Réflexion proposée par Coralie Havas, coach à Grimpeuses dont vous pouvez découvrir le portrait dans cet article.
Nous traversons depuis plusieurs semaines une situation assez inédite de confinement. Et si l’on décidait de voir cette interruption de nos vies effrénées comme une "leçon" ? Comme un moyen de prendre une pause, de se recentrer sur soi, de créer le manque pour nourrir davantage la motivation future ? N’est-il pas un peu exaspérant de voir sur les réseaux sociaux des gens grimper sur leurs meubles à longueur de journée ? Quelle est leur volonté profonde hormis celle de faire encore plus de likes ? Sont-ils à ce point accros ? Cela ne frôle-t-il pas la bêtise ?
Parce qu’après tout, c’est "juste" de l'escalade, non ? La crise sanitaire et sociale que nous traversons est plus importante. Et les questions qu’elle pose sont essentielles. Au-delà de la politique, il est légitime de s’interroger sur l’humain. Comment gérer socialement l'après ? Les conséquences de la distanciation sociale : la peur de son voisin et les replis nationalistes. Allons-nous encore oser sortir ? On ne sait pas quand les salles ré-ouvriront, et alors ? Et si on ne demeurait pas égoïste, et si on arrêtait le temps d’un instant de privilégier notre pratique personnelle, face à ce qui se passe dans le monde ?
Peut-être que c’est utopiste mais n’est-ce pas le plaisir qui doit qui guider la passion, la mise en mouvement ? Et non pas une simple obligation… De nombreux grimpeurs semblent être guidés par la peur. Celle de régresser. Arriver moins fort à la salle, ne plus bouger dans son projet en falaise. Et du coup, ils cherchent tous les moyens possibles pour grimper (et c'est bien souvent contre-productif).

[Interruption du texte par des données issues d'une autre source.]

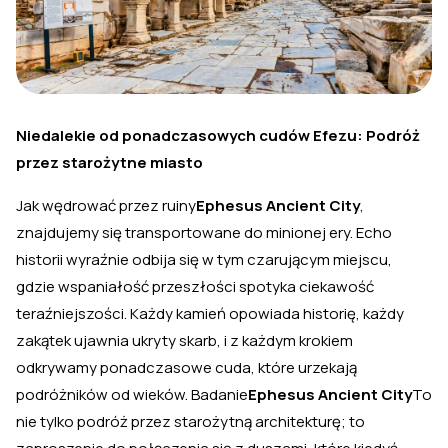
Niedalekie od ponadczasowych cudów Efezu: Podróż
przez starożytne miasto
Jak wędrować przez ruiny
Ephesus Ancient City
,
znajdujemy się transportowane do minionej ery. Echo
historii wyraźnie odbija się w tym czarującym miejscu,
gdzie wspaniałość przeszłości spotyka ciekawość
teraźniejszości. Każdy kamień opowiada historię, każdy
zakątek ujawnia ukryty skarb, i z każdym krokiem
odkrywamy ponadczasowe cuda, które urzekają
podróżników od wieków. Badanie
Ephesus Ancient City
To
nie tylko podróż przez starożytną architekturę; to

Et s'ils se blessent ? Et s’ils sont contraints d'arrêter alors que tout le monde est dé-confiné ? Cela serait bien dommage… Cette trêve face à un monde où tout s’accélère, où tout se consomme et se détruit aussi vite peut être le temps de l’introspection. Qui suis-je si je ne grimpe pas ? On pourrait même découvrir que l’on sait et l’on peut faire autre chose. On pourrait se concentrer sur ce qui nous fait du bien en arrêtant de s’imposer des actions et en prenant le temps pour le repos. On pourrait aussi en profiter pour savoir pourquoi l’on grimpe réellement, si l’on allait dans la bonne direction avant cette interruption, quels sont nos objectifs et nos motivations profondes. On pourrait en profiter pour faire le point, sereinement. Et si justement, on oubliait quelques temps cette logique du toujours plus pour se recentrer sur ce qui nous fait réellement du bien ? Trop souvent, les réseaux sociaux nous font culpabiliser. Qu'en est-il de la grimpeuse/du grimpeur qui a décidé d'écouter son corps et de se reposer pendant ce temps de pause qui nous est accordé ? On voit tous des gens qui font des tractions et de la poutre a muerte, etc. Est-ce que c'est ça la solution ? Montrer que l'on est fort, déterminé, tout le temps à fond, impliqué dans sa pratique malgré tout (et un peu aveugle face aux réalités du monde, non ?). N'avons-nous pas droit à un temps de relâchement ? Finalement, on peut avoir l’impression que ces choses-là ne sont pas permises socialement... Et si l’on a envie de prendre le temps de s’entraîner, donnons-nous en a cœur joie ! Sans en oublier plaisir et avec libération en gardant à l’esprit l’évasion que procure la pratique sportive. Ne nous soumettons pas à la dictature de la performance, pensons avant tout à la bonne santé physique et morale, la nôtre mais aussi celle des gens autour de nous. C’est le plus important après tout, n’est-ce pas ?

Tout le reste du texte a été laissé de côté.